My Christmas Wish for OUR Children

Submitted by David Comissiong
The late Vivian Comissiong

The late Vivian Comissiong

This Christmas article is dedicated to the memory of my father, the late Rev. Vivian Comissiong, a veteran Minister of the Methodist Church of the Caribbean and the Americas, and a great son of our Caribbean Civilization.

Rev. Comissiong’s concept of God was of the Heavenly Father– a father of perfect goodness and love towards His earthly children. It is not surprising therefore that the “babe of Bethlehem” held a special place in his heart, and that he loved children– all children– and especially enjoyed the celebration of Christmas, which he regarded as the “Festival of the Child”.

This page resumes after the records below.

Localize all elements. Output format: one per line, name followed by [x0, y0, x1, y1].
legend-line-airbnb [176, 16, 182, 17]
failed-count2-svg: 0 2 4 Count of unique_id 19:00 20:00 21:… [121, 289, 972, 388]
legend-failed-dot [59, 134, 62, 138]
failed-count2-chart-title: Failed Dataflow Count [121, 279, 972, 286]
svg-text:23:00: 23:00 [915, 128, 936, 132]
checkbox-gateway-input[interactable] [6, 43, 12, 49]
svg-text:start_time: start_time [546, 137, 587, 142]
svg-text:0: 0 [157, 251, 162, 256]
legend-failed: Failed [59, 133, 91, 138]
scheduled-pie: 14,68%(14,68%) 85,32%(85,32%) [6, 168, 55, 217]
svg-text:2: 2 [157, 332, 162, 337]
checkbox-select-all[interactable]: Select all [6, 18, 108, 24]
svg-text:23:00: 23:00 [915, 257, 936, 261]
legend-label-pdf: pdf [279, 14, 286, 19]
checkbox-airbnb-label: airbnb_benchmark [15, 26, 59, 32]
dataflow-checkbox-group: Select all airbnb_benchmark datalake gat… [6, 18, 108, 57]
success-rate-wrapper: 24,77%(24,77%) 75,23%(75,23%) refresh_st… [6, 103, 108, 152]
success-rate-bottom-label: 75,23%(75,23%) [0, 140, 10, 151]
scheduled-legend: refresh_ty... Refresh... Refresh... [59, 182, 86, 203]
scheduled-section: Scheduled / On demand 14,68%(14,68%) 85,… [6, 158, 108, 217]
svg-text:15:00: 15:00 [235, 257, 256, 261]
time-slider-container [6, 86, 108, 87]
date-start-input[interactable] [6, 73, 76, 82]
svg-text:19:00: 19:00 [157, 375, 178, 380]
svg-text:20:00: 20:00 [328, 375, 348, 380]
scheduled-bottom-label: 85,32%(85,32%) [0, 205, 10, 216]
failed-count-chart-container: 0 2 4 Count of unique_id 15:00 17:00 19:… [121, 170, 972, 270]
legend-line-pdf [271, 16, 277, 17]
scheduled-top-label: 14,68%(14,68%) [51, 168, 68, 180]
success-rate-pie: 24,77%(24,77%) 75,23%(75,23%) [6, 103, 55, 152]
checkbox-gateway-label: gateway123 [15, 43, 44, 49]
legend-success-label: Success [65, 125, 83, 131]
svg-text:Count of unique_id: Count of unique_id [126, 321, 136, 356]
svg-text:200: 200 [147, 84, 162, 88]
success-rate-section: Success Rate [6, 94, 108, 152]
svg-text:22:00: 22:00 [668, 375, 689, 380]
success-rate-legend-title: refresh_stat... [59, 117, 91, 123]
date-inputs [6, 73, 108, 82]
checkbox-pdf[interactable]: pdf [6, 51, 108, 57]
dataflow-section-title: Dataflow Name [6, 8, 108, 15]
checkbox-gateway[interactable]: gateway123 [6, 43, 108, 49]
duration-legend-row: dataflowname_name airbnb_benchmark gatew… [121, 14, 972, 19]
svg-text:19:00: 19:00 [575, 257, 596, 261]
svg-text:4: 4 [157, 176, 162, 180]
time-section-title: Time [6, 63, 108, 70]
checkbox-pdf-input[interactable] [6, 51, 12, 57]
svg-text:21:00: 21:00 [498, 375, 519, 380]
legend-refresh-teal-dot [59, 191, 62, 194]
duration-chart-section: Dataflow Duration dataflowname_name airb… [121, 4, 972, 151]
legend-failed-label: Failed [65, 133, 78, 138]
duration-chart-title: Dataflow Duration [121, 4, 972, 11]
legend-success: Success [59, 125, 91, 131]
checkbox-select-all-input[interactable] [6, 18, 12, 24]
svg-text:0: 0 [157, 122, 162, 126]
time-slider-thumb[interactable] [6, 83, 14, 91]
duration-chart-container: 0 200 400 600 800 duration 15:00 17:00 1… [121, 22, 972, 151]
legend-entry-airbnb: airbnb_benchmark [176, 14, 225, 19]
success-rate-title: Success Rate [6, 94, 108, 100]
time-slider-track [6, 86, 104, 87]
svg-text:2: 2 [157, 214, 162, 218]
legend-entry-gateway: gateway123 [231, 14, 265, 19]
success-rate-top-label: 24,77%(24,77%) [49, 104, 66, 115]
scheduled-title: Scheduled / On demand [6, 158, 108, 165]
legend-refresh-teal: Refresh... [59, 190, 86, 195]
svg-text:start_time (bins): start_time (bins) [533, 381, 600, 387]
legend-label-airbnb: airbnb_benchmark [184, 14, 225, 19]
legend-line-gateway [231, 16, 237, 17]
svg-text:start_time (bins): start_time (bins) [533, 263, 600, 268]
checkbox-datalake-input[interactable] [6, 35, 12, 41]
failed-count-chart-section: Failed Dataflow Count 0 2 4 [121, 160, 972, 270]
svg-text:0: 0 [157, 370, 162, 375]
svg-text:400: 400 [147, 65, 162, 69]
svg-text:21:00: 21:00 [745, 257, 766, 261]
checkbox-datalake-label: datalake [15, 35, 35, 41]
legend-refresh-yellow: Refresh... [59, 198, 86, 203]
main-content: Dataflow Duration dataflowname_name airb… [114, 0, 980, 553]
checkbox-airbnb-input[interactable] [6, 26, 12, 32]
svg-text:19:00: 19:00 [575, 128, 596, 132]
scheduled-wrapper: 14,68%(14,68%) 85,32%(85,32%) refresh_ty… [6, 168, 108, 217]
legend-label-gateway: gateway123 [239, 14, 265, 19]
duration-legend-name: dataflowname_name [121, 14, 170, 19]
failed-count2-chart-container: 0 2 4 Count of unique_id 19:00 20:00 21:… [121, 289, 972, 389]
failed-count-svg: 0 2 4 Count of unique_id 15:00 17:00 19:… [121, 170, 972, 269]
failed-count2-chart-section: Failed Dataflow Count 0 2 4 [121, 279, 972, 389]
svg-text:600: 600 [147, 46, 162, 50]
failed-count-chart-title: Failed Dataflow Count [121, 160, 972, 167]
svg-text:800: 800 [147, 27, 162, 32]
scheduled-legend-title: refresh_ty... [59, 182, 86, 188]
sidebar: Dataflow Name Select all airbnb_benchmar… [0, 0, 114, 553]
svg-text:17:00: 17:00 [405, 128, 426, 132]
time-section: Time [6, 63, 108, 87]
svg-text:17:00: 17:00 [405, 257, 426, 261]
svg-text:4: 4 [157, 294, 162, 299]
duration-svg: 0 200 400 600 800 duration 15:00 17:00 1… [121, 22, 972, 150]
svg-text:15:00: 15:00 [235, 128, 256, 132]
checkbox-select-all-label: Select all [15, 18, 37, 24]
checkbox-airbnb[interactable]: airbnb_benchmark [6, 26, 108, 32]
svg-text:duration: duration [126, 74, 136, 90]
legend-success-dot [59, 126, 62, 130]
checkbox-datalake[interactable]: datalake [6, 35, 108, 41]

Today we will celebrate the birth of Jesus, the Christ, who admonished the world to– “suffer the little children to come unto me, for it is to such as these that the Kingdom of heaven belongs.”

And so, as we celebrate Christmas , we should spare a thought for the children of our nation. Indeed, there is no better time to reflect on the welfare and well-being of our children, since Christmas, as Rev. Comissiong always maintained, is really the festival of the child.

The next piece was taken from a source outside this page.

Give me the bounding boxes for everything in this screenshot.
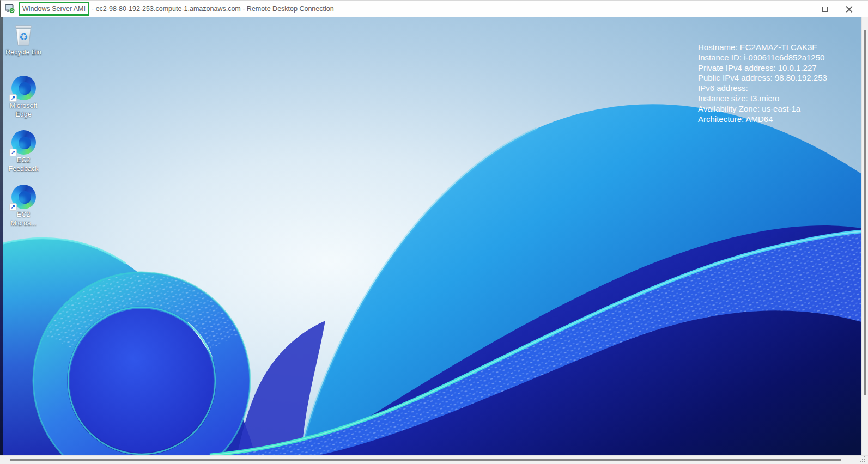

This is the perfect time, therefore, for us to give some thought to the several duties that we owe to all of the children of our nations.

Every child of our nation has a number of vital needs which must be satisfied if that child is to be nourished and to develop into a healthy, productive, well adjusted adult citizen. And a good way to think about the needs of our children and the manner in which these needs are to be met, is to conceive of our children or youth as requiring a number of vital “foods” in order that they be properly nourished.

So, what are the vital “foods” that each Barbadian / Caribbean child or youth requires, and that must be provided by his or her nation?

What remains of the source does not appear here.